The troubling aspect of War is its slow pace which makes it somewhat tedious to watch. Its progress becomes even slower as Caesar gets caught up as the focus shifts from carrying on the narrative to improving character interactions. Although that’s technically a good thing to do, but here the film lacked in terms of its emotional strength, which was ironically the strongest aspect of the previous films. I also loathe the negligible human-ape chemistry in it but given the storyline and the aim of the writers (to focus on ape-ape relations), I can water-down my negative feelings in this field at least. I wholeheartedly admit that War is a sublime piece of work in case of films and arts, but I liked it the least in the entire franchise, though not significantly.
FILM RATING: 4/5
Final Verdict: –
Planet Of The Apes Reboot series is one of my favourite movie franchises and for no wrong reason. It’s great in most aspects of filmmaking especially the technical ones because the apes look too real to admit the motion-capture reality behind their making. I give the maximum credit for the series’ excellence to Andy Serkis who is arguably its soul.
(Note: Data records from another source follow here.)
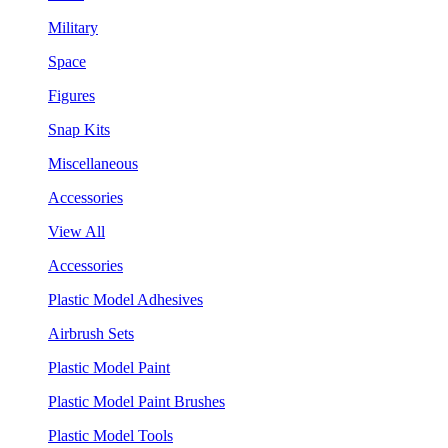
Military
Space
Figures
Snap Kits
Miscellaneous
Accessories
View All
Accessories
Plastic Model Adhesives
Airbrush Sets
Plastic Model Paint
Plastic Model Paint Brushes
Plastic Model Tools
I once joked to a friend that I interpret the three films as: Rise being the dawn of the series, Dawn being its rise and War being the fall of everything. Though to be honest, it was just a joke and I have no revulsions for the series finale. I may have different views regarding each film but I admit that each one is a magnificent work of art in its own terms and that’s what makes the franchise a whole lot better.